If appellant's theory is followed, the statutory 'any other person' would refer to the broadcast language 'several members of the local.' Assuming the falsity of the transmission, which we must for the purpose of determining the sufficiency of the complaint, we fail to see how 'several members of the local,' otherwise unnamed, would suffer criminal sanctions. While the false imputation of criminal activity clearly gives rise to a cause of action for defamation, the imputation must bear some reasonably close relation to the legislative definition of the crime. This paragraph of appellant's complaint fails to draw or suggest the requisite clarity. Similarly, the unidentified 'several members of the local' would hardly have their 'name, character, general reputation, or the pursuit and earning of a livelihood' endangered by appellant Gibson's allegedly slanderous remarks.

It is unnecessary to decide what radio transmission should be included in the libel category, or comment on appellant's argument that the member of a labor union should be allowed to bring an action in tort against that organization, since the complaint was clearly insufficient on the grounds previously discussed.

The Supreme Court of the United States has recently decided two important cases which have relevance to the case before us here. We think it apropos to consider the reasoning embraced by our highest court on the general proposition before us.

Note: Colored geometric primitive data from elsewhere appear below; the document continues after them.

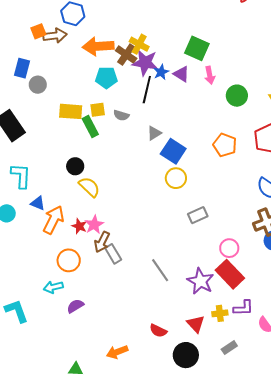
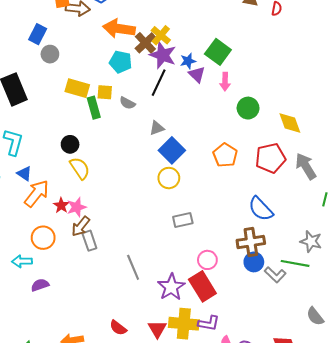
blue star: (161, 72) -> (188, 61), moved
yellow cross: (220, 313) -> (184, 324), size x1.8

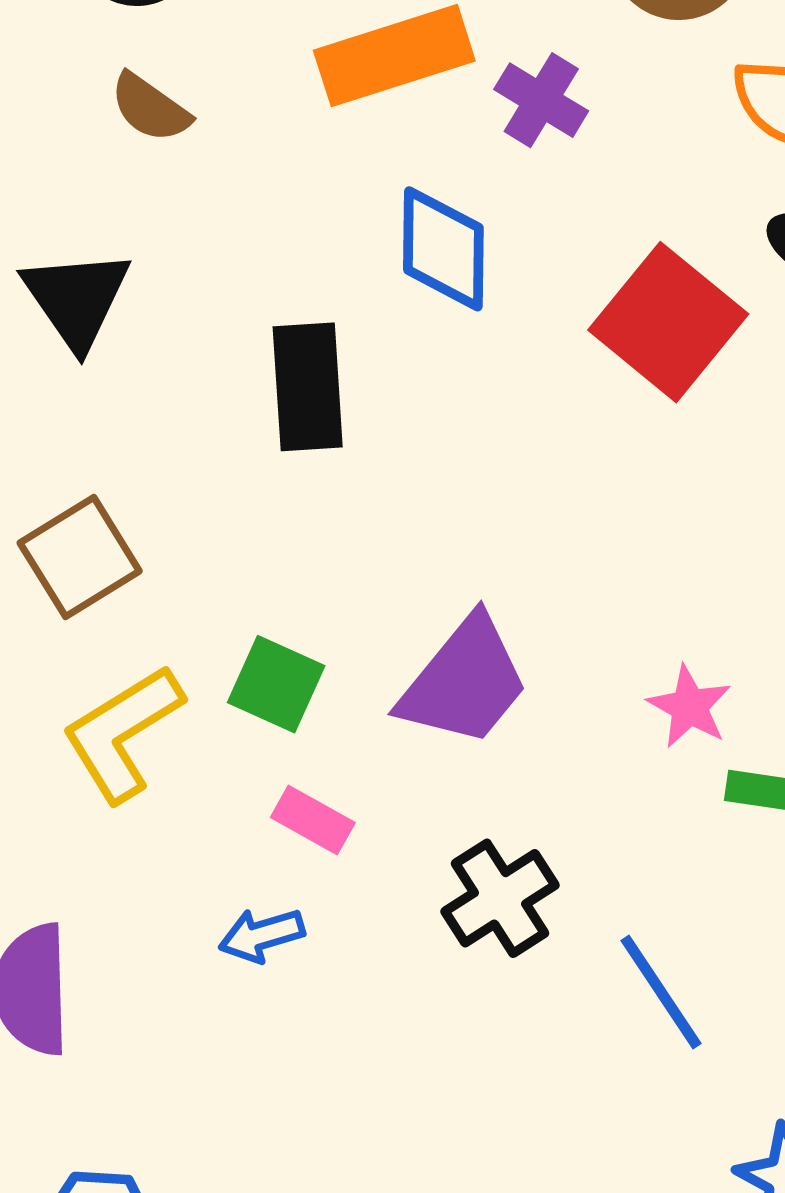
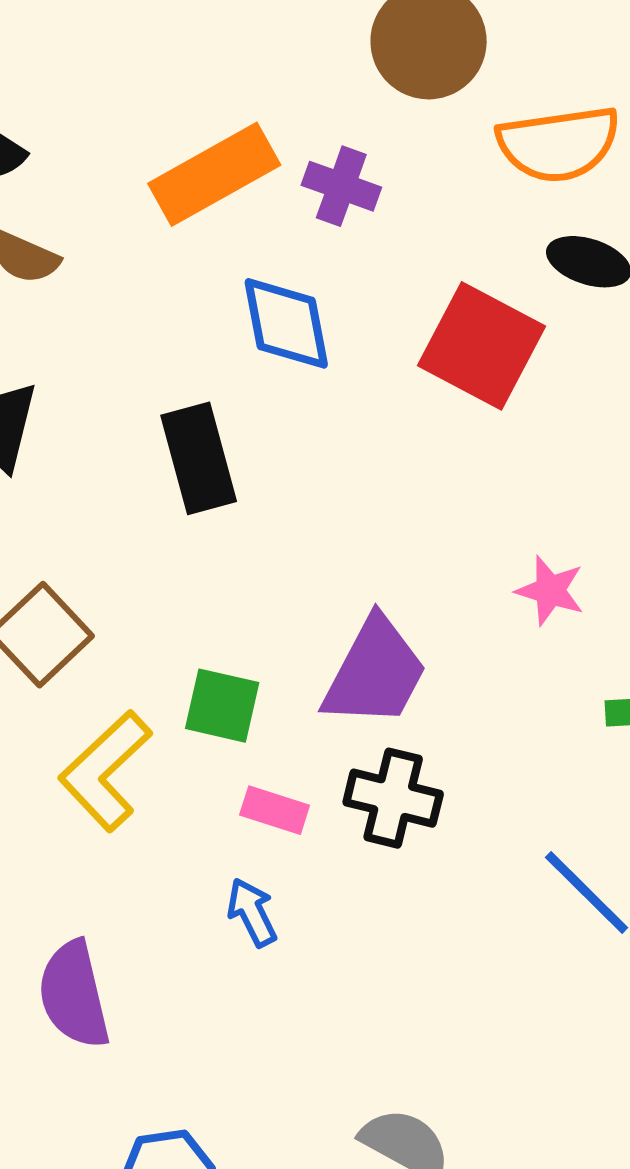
pink star: (689, 707) -> (550, 591), moved
black cross: (500, 898) -> (393, 798), moved, turned -32
blue arrow: (262, 935) -> (252, 912), turned 92

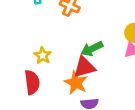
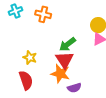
red triangle: (84, 67) -> (64, 60), turned -36

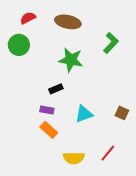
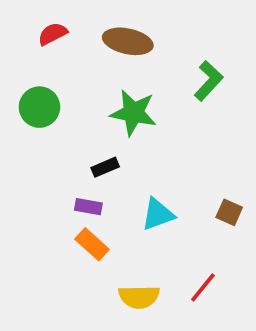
green circle: (19, 45) -> (39, 107), moved

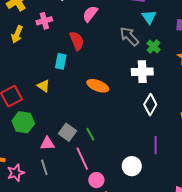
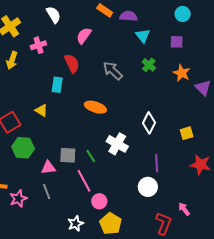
gray arrow: (129, 36) -> (113, 71), moved
white cross: (142, 72) -> (117, 144), moved, turned 35
gray square: (68, 132) -> (68, 155), turned -30
white circle: (132, 166) -> (148, 187), moved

The case of Ashton v. Kentucky, 284 U.S. 195, 86 S.Ct. 1407, 16 L.Ed.2d 469, decided May 16, 1966, arose from circumstances concerning the publication and distribution of certain pamphlets in Hazard, Kentucky, during a strike of coal miners in 1963. The pamphlets were critical of the Chief of Police, the County Sheriff and the owner of the local newspaper, accusing them of favoring the mine operators and of being strongly opposed to the miners. The opinion of the Court is quoted in part:

'The indictment charged 'the offense of criminal libel' committed 'by publishing a false and malicious publication which tends to degrade or injure' the three named persons. The trial court charged that 'criminal libel is defined as any writing calculated to create disturbances of the peace, corrupt the public morals, or lead to any act, which, when done,...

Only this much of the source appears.